* HOW TO COMPLETE THIS TASK: Print this span of the material below exactly: the line with "Never Let the S", the line with "The AMOLED display", and every line between them, but nothing else.
─── EXERCISE DATA
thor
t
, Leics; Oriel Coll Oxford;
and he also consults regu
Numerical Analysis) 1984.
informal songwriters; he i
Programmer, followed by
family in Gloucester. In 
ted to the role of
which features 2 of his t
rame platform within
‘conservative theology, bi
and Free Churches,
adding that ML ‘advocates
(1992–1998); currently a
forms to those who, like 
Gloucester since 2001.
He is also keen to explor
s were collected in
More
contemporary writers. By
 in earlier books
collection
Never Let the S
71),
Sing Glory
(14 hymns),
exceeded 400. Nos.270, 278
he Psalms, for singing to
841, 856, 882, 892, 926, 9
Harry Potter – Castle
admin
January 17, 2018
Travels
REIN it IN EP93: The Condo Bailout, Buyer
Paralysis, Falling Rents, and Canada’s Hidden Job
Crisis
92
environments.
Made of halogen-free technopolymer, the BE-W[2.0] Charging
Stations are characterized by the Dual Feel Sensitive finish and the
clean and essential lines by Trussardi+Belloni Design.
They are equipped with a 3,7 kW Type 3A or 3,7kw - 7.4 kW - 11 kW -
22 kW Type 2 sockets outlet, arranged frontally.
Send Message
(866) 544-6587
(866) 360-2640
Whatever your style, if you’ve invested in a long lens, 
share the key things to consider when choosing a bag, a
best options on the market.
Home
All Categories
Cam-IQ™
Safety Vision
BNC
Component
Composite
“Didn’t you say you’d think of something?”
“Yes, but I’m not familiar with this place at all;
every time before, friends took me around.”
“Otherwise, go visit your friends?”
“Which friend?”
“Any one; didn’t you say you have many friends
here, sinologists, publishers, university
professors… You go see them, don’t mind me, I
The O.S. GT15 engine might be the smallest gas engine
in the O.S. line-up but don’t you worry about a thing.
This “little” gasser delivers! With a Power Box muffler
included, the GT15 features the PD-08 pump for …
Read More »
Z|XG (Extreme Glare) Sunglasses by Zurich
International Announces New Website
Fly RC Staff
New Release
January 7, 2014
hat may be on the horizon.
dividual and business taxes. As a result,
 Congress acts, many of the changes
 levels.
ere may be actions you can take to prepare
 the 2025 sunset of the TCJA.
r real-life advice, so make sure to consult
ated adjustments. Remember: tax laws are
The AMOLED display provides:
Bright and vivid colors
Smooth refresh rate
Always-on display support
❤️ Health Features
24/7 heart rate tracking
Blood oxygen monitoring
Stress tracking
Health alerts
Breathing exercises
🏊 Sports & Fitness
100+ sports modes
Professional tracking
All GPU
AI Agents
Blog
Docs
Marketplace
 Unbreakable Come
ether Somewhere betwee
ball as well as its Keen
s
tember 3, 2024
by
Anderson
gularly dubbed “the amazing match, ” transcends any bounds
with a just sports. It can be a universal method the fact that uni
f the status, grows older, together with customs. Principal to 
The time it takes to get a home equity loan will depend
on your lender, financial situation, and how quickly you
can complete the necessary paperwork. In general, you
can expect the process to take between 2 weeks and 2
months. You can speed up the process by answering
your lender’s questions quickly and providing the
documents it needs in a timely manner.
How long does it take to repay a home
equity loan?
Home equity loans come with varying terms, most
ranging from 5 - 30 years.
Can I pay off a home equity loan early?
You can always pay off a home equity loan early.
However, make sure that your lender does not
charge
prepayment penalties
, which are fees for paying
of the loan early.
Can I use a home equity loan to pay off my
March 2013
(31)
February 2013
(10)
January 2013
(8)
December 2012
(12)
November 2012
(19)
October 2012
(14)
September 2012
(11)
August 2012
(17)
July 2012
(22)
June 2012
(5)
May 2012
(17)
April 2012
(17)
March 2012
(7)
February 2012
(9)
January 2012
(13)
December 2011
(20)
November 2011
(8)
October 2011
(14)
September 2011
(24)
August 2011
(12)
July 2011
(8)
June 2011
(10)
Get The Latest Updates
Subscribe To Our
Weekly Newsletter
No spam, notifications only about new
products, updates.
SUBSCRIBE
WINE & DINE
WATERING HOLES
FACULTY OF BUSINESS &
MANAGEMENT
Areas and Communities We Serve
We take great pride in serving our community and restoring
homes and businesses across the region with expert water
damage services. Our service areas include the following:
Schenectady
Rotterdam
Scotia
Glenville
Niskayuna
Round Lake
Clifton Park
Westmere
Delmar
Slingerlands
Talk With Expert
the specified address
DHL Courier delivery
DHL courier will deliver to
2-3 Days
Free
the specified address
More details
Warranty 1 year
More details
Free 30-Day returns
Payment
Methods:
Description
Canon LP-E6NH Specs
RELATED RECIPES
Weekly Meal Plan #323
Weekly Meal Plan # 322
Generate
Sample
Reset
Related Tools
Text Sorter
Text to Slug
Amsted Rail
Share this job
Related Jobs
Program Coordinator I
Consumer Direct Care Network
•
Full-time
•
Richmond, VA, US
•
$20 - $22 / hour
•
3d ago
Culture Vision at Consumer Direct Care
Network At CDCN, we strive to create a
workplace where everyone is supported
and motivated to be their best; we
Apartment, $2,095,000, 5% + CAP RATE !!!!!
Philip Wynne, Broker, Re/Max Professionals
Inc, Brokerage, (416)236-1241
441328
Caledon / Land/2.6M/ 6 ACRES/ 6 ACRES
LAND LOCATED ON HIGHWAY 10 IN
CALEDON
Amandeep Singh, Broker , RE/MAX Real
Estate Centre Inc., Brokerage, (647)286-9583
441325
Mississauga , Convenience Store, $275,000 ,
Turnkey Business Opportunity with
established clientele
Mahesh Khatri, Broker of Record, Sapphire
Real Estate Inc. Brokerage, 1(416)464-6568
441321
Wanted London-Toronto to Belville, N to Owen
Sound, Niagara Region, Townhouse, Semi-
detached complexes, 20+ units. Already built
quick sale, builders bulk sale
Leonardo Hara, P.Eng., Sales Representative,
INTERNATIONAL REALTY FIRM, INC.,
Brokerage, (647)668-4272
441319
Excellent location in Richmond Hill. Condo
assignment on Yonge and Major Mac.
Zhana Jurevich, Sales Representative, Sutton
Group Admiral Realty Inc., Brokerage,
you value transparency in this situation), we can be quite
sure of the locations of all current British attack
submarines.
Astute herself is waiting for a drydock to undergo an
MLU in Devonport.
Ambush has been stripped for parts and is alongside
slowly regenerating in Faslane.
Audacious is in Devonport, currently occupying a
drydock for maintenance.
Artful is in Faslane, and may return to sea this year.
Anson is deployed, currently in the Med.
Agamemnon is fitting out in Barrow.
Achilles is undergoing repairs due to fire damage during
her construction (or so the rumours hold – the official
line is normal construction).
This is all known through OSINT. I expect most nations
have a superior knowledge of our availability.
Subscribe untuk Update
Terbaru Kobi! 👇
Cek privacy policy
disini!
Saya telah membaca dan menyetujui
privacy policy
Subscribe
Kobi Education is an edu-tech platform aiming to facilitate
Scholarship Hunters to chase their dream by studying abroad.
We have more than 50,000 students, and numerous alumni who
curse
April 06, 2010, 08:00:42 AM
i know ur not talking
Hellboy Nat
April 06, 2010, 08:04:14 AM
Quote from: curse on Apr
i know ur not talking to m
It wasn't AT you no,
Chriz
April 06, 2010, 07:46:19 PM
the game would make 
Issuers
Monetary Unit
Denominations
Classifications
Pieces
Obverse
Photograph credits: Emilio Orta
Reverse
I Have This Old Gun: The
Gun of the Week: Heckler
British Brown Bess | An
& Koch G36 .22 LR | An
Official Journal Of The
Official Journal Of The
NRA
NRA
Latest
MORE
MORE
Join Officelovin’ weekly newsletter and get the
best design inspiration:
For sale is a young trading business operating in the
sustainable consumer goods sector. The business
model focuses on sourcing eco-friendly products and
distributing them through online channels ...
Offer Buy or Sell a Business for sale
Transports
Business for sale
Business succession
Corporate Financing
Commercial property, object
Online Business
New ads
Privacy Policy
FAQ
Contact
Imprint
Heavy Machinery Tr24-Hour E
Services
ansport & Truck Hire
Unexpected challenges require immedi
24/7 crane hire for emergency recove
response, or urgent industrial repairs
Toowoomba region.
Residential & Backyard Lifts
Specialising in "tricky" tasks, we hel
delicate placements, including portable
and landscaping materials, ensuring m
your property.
──────
* EXPECTED ANSWER:
Never Let the S
71),
Sing Glory
(14 hymns),
exceeded 400. Nos.270, 278
he Psalms, for singing to
841, 856, 882, 892, 926, 9
Harry Potter – Castle
admin
January 17, 2018
Travels
REIN it IN EP93: The Condo Bailout, Buyer
Paralysis, Falling Rents, and Canada’s Hidden Job
Crisis
92
environments.
Made of halogen-free technopolymer, the BE-W[2.0] Charging
Stations are characterized by the Dual Feel Sensitive finish and the
clean and essential lines by Trussardi+Belloni Design.
They are equipped with a 3,7 kW Type 3A or 3,7kw - 7.4 kW - 11 kW -
22 kW Type 2 sockets outlet, arranged frontally.
Send Message
(866) 544-6587
(866) 360-2640
Whatever your style, if you’ve invested in a long lens, 
share the key things to consider when choosing a bag, a
best options on the market.
Home
All Categories
Cam-IQ™
Safety Vision
BNC
Component
Composite
“Didn’t you say you’d think of something?”
“Yes, but I’m not familiar with this place at all;
every time before, friends took me around.”
“Otherwise, go visit your friends?”
“Which friend?”
“Any one; didn’t you say you have many friends
here, sinologists, publishers, university
professors… You go see them, don’t mind me, I
The O.S. GT15 engine might be the smallest gas engine
in the O.S. line-up but don’t you worry about a thing.
This “little” gasser delivers! With a Power Box muffler
included, the GT15 features the PD-08 pump for …
Read More »
Z|XG (Extreme Glare) Sunglasses by Zurich
International Announces New Website
Fly RC Staff
New Release
January 7, 2014
hat may be on the horizon.
dividual and business taxes. As a result,
 Congress acts, many of the changes
 levels.
ere may be actions you can take to prepare
 the 2025 sunset of the TCJA.
r real-life advice, so make sure to consult
ated adjustments. Remember: tax laws are
The AMOLED display provides:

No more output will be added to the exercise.